All I ever wanted was for someone to save me. I wanted someone who could sit next to me and reach inside my chest, scoop out the pain and discard it. I wanted someone who could let me sleep without seeing Amelia die over and again. Just one night, I’d like to lay down and not close my eyes to see her comatose and covered with wires. When I look back to the days after she died, I never did what I should have done; attempt to talk and heal. Instead I buried all of that hurt under layers of anger and distracted myself with talk of family meetings or holidays. I was 24; not long out of my childhood and had only recently discovered what it was to be a dad.
When I held her we created a bond unique to us. I stood in the maternity ward and cradled this small person who shared my DNA. I cried with joy that I could raise this person to live a life better than anyone could dream. She had ten tiny fingers and ten tiny toes and I could wrap my arms around her to shelter her from everything. When she died, she had ten small fingers and ten small toes and I held her again – as the life had left her body. I bent towards her, to kiss her head which was already cooling and I wept, again. This time I wept for the life she would never have. I saw moments dash through my mind – her graduation, her wedding, her own children – all things that would never come to be.
As much as I know that I had all of the information I needed, it doesn’t stop the guilt from uttering the words “Should we switch off the life support?”. It doesn’t alter the fact that I – a man so used to videogames, fantasy worlds and beer – had to remove the only thing that connected my own child to this world. I had to cut that bond that we’d made only a few years before. We would no longer wake early before everyone else to watch Spongebob; we’d never laugh together and I’d never hold her hand inside of mine.
All I wanted, although illogical, was for someone to remove this moment from my history. I wanted someone who could give me Amelia as she used to be in life, rather than who she became in death. When I close my eyes I want to see her smile and watch as her eyes light up a thousand memories. I need to be able to feel her presence in some way.
What upsets me the most is that when Amelia died, I did too. I don’t mean that the version of me who was present expired. I mean that I as a person died inside, as if all of my energy had been squeezed from my core. For ten years I’ve walked as a shell, with nothing inside remaining but a boiling anger and a hideous sadness. The moment I made the decision that I needed to, I became a faded photograph – someone who is present but not quite there. I became intangible and unreachable to those around me and to myself.

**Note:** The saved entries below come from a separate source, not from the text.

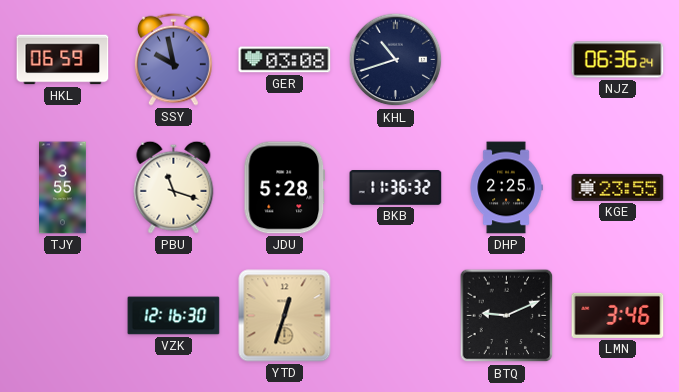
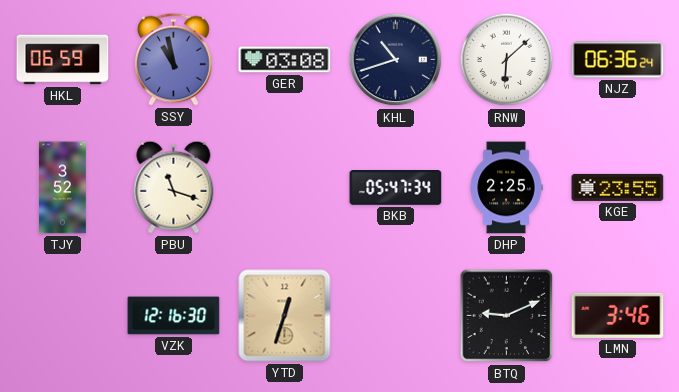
SSY: 9:58 -> 10:58
RNW: none -> 6:08
TJY: 3:55 -> 3:52
JDU: 5:28 -> none
BKB: 11:36 -> 05:47
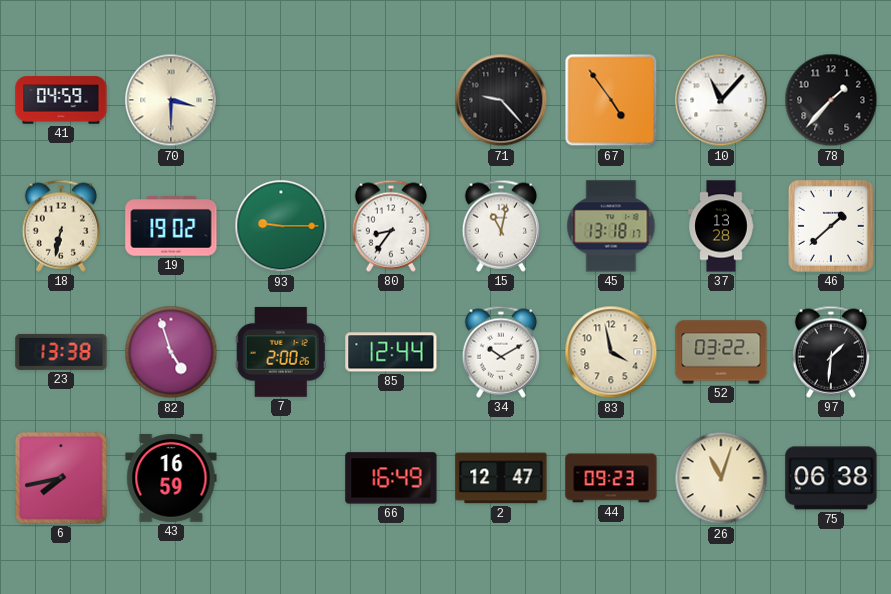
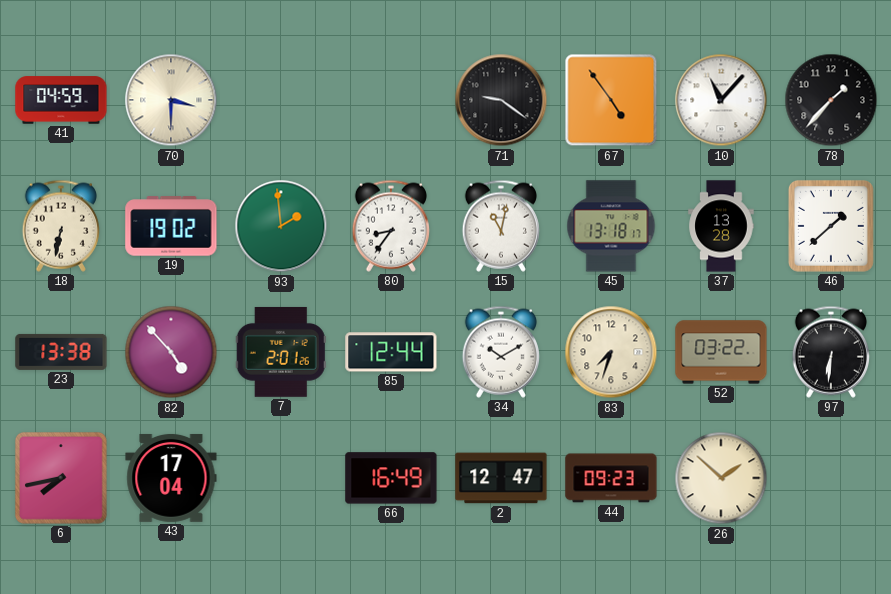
71: 9:23 -> 9:21
93: 9:15 -> 1:59
82: 4:57 -> 4:53
7: 2:00 -> 2:01
83: 3:58 -> 7:33
97: 1:31 -> 6:31
43: 16:59 -> 17:04
26: 11:03 -> 1:52
75: 06:38 -> none
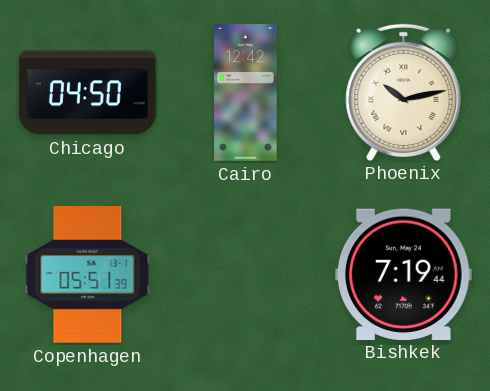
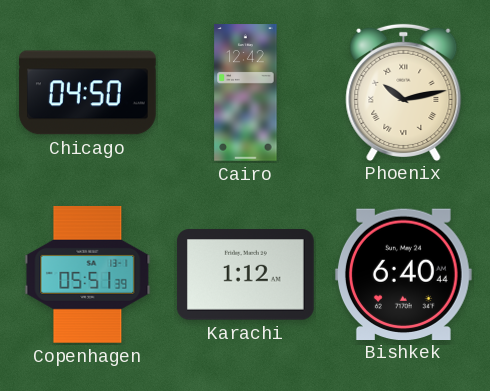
Karachi: none -> 1:12
Bishkek: 7:19 -> 6:40
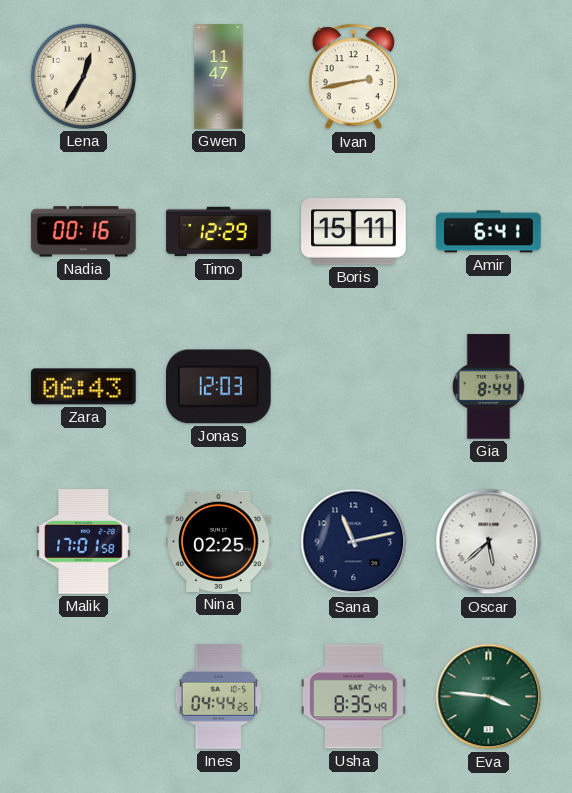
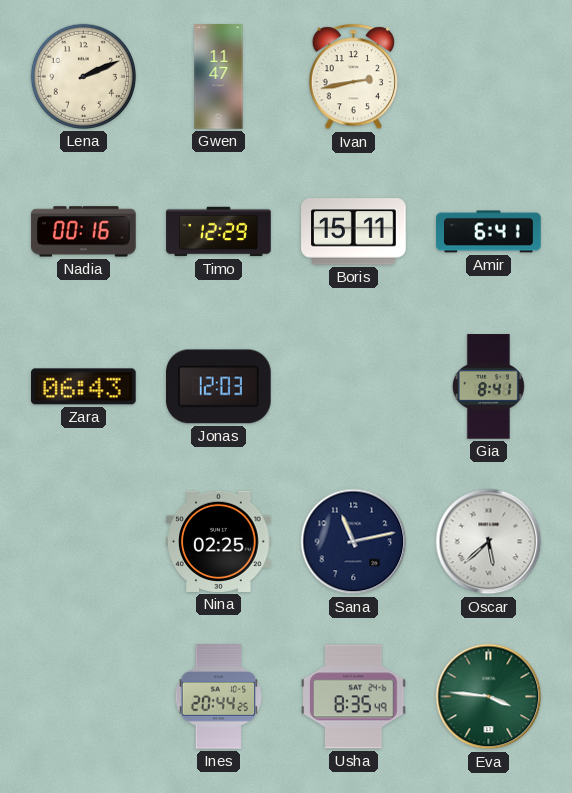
Lena: 12:35 -> 2:11
Gia: 8:44 -> 8:41
Malik: 17:01 -> none
Ines: 04:44 -> 20:44
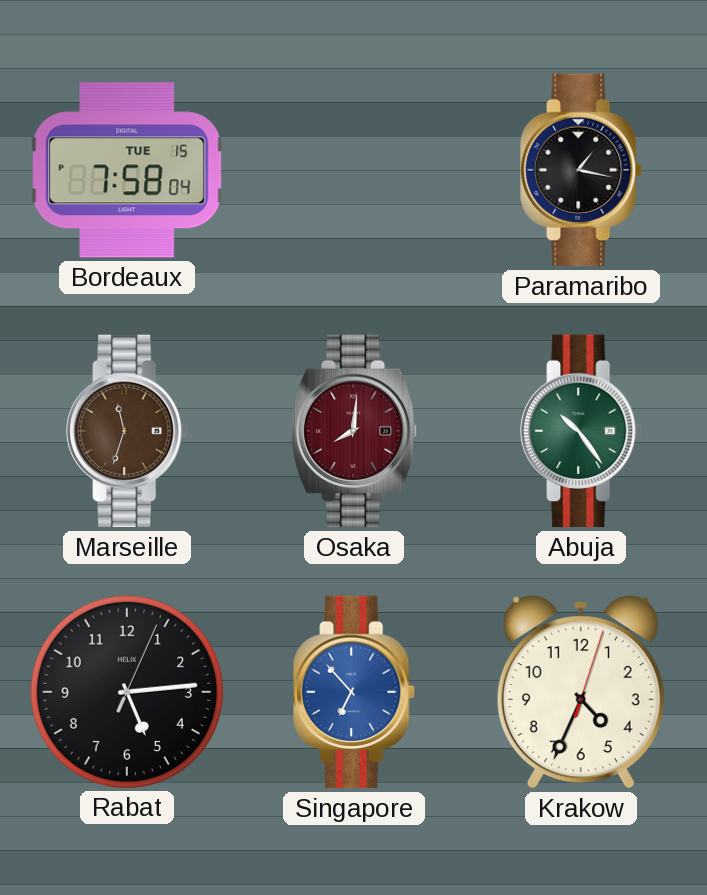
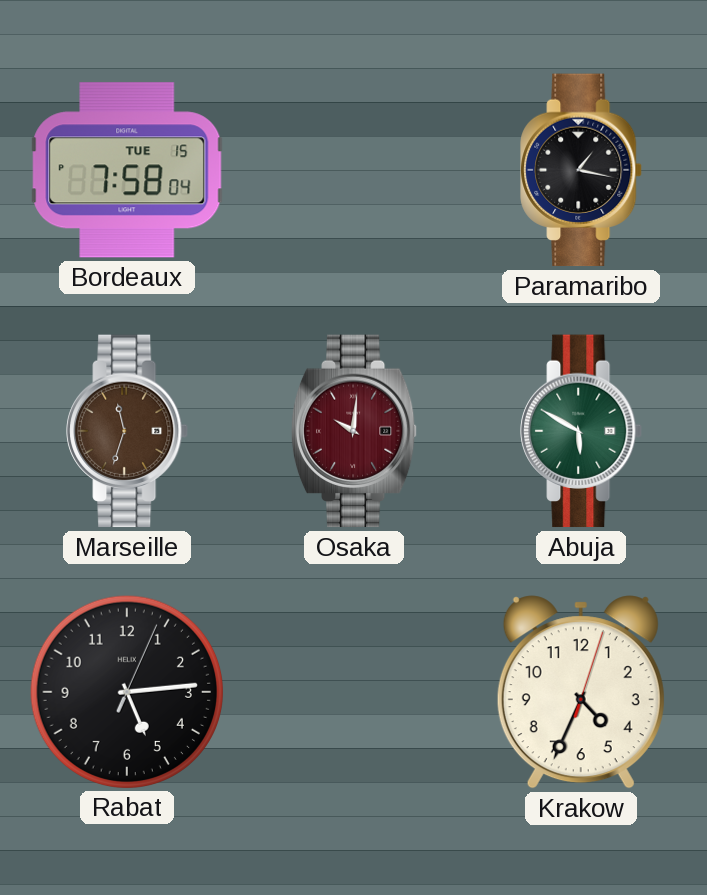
Osaka: 8:01 -> 10:01
Abuja: 10:24 -> 5:50
Singapore: 6:53 -> none
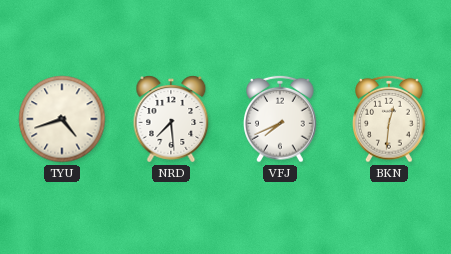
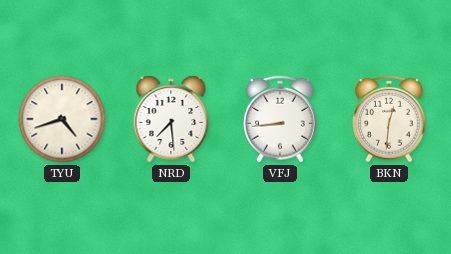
VFJ: 7:41 -> 8:44
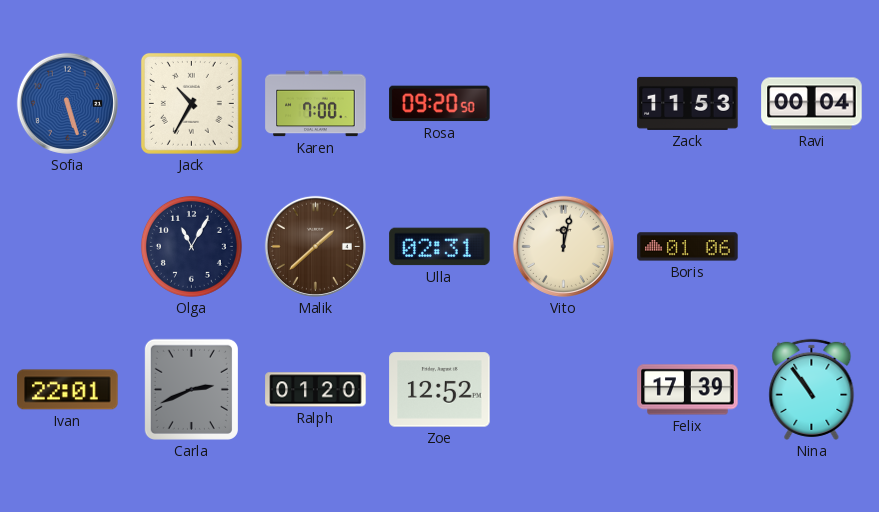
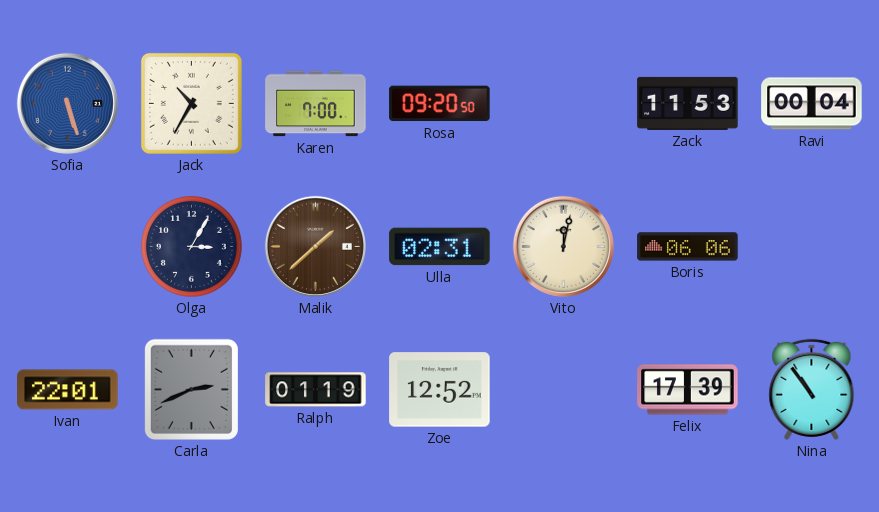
Olga: 11:05 -> 3:05
Boris: 01:06 -> 06:06
Ralph: 01:20 -> 01:19
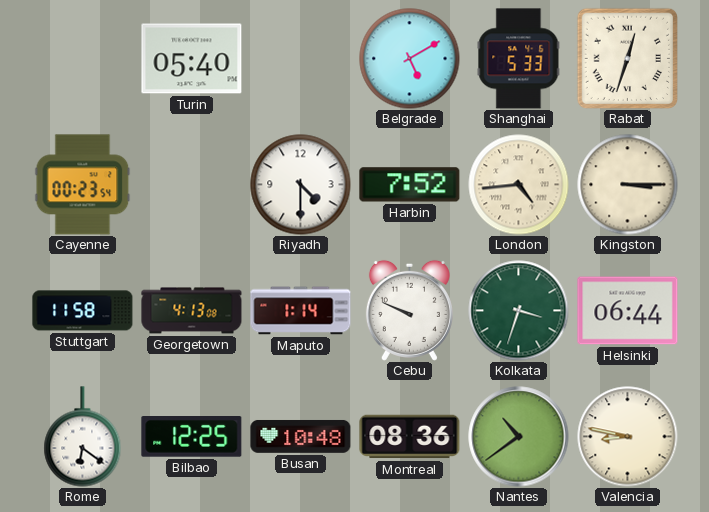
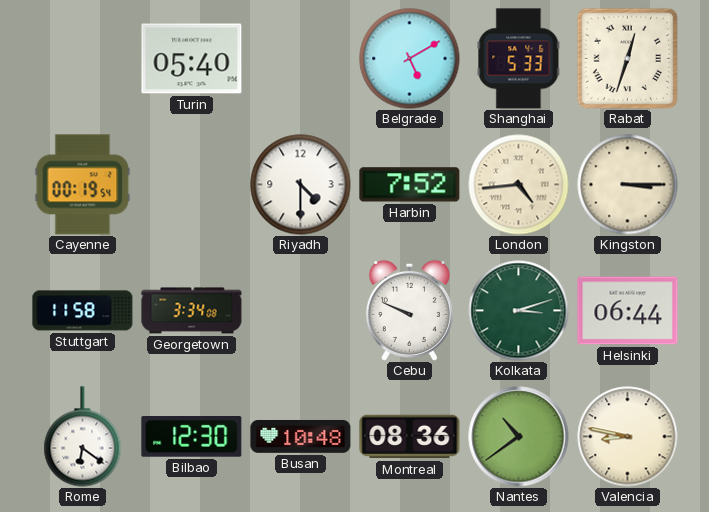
Cayenne: 00:23 -> 00:19
Georgetown: 4:13 -> 3:34
Maputo: 1:14 -> none
Kolkata: 3:33 -> 3:12
Bilbao: 12:25 -> 12:30
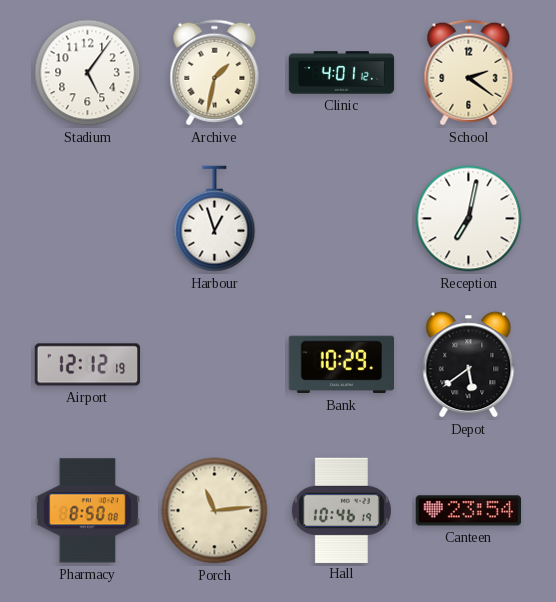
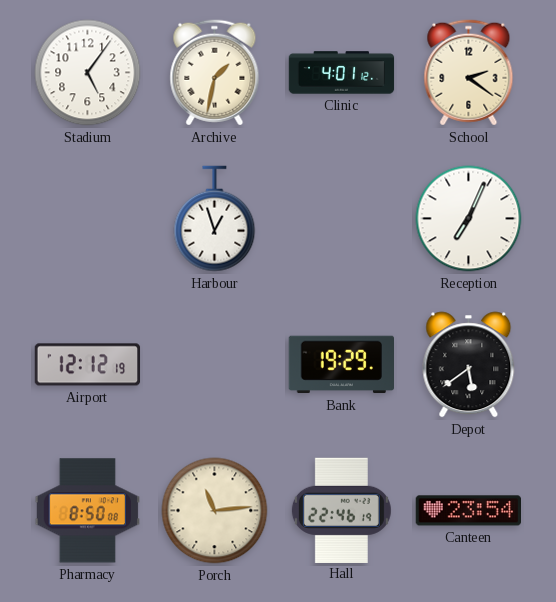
Reception: 7:02 -> 7:04
Bank: 10:29 -> 19:29
Hall: 10:46 -> 22:46
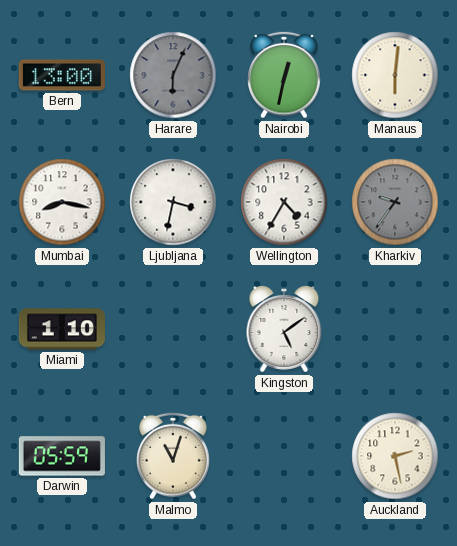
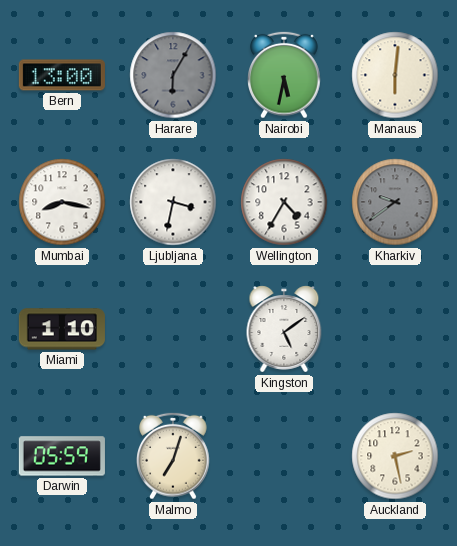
Harare: 6:04 -> 6:05
Nairobi: 12:32 -> 5:32
Kharkiv: 9:36 -> 9:39
Malmo: 11:03 -> 7:03
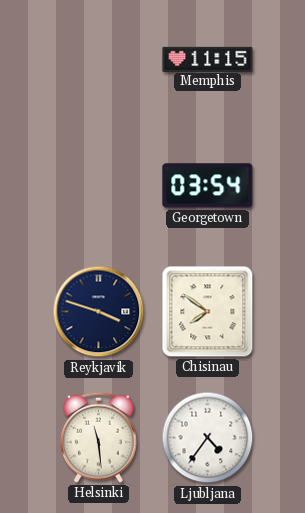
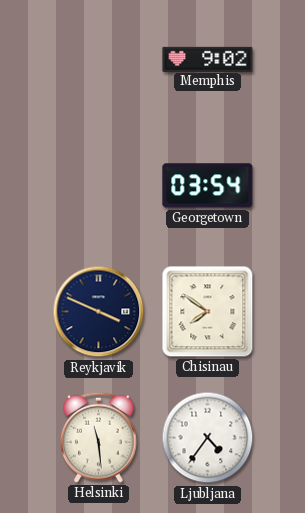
Memphis: 11:15 -> 9:02
Reykjavik: 3:48 -> 3:49
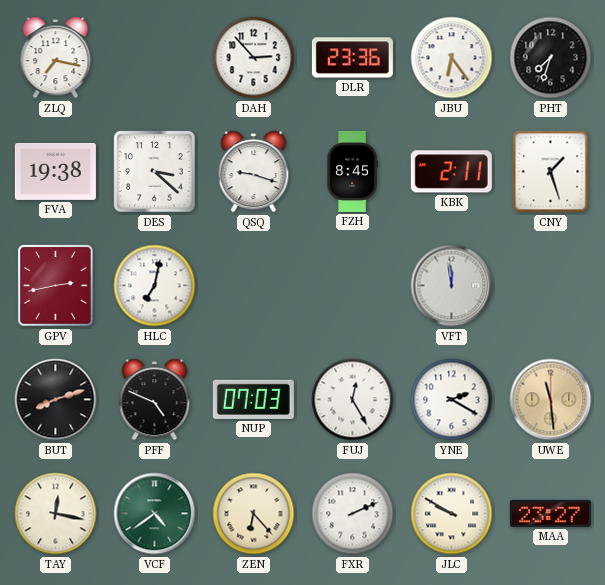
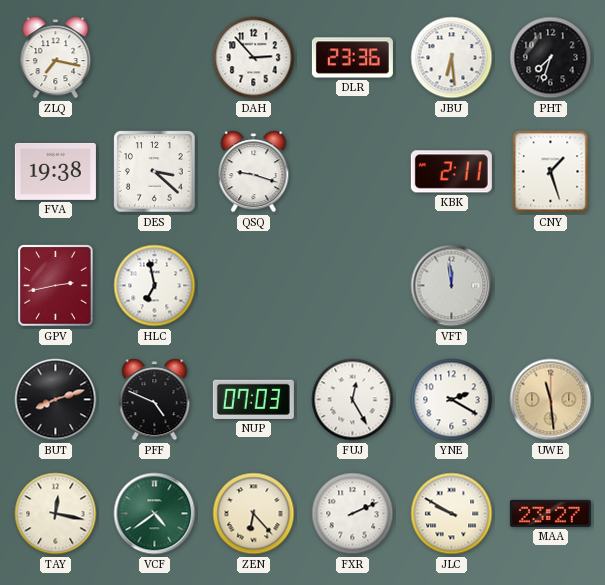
JBU: 6:24 -> 6:29
FZH: 8:45 -> none
HLC: 7:02 -> 6:58
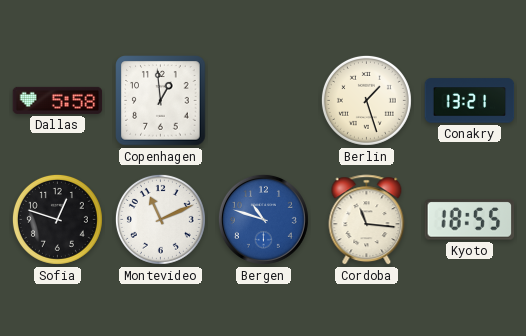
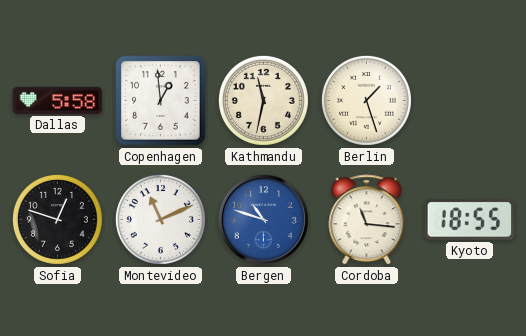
Kathmandu: none -> 11:32
Conakry: 13:21 -> none
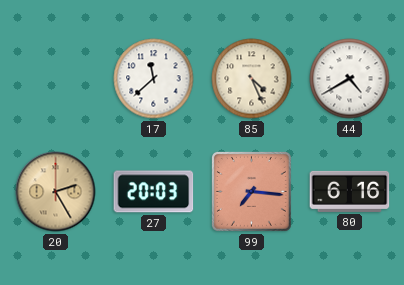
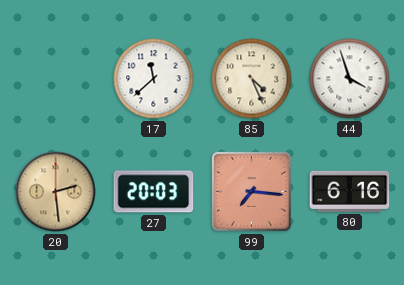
44: 4:40 -> 3:57
20: 2:25 -> 2:29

I woke up the morning after Amelia died and wondered if I could continue living and I’ve done the same thing every day since then. The “accident” as we call it created a fissure through me that I cannot cross. I can see what might have been or what could be across the chasm, but I cannot reach it. And so I wake each day wondering whether today will be the day that I take my own life, in the hope that this act is what builds the bridge over the void.
All happiness is tinged with despair and heartbreak. Each moment of joy is shaded with grey or muted beneath a fog. Love became something else entirely – maybe out of the need for distance to prevent future hurt or maybe because I cursed myself every single day and wanted those around me to live a better life. I became so good at hiding who I was and how I felt, yet I yearned for someone to invite me out for a beer and talk about her. I wanted someone else the whole time. I protected everyone around me and forgot about myself. I didn’t want to open the conversation because how could I do that? What words do you use when you want to tell someone you love and who loves you that all you think of is death. How do you pick up the phone and tell the other person that today you considered killing yourself?
In this dark world everything changes. Love becomes hate, joy becomes sadness and ambition becomes failure. When you wake every day and tell yourself that you are worthless, it becomes ingrained and a part of who you are. For so many years I told myself that I was worth nothing and that my grief was ridiculous. It was only very recently that I gave myself permission to grieve for my daughter. Depression from bereavement creates a glass box around the person who lost another. A glass box that can only be broken from the outside and yet everyone who walks past cannot see the self created prison. They can’t see me banging and pleading to be let out. So they continue on and the glass gets thicker.
All I wanted was for someone to notice. I went to all the appointments, I took all the pills, I cut myself and wrote endless blog posts about my misery and depression and yet so many people kept on walking past. They stop by the box with post it notes that say “I’m here if you need a shoulder” or “You can talk to me anytime”, but I can’t do that. I can’t ask for help, just like I can’t turn back time and stop my family from having a day at the park.
As each person walked past and offered a sincere, but impossible to grab, helping hand, I slipped further away. I began to hate and fear; to spit and cry. My words became a venom which poisoned all around me… And all I wanted was for someone to save me.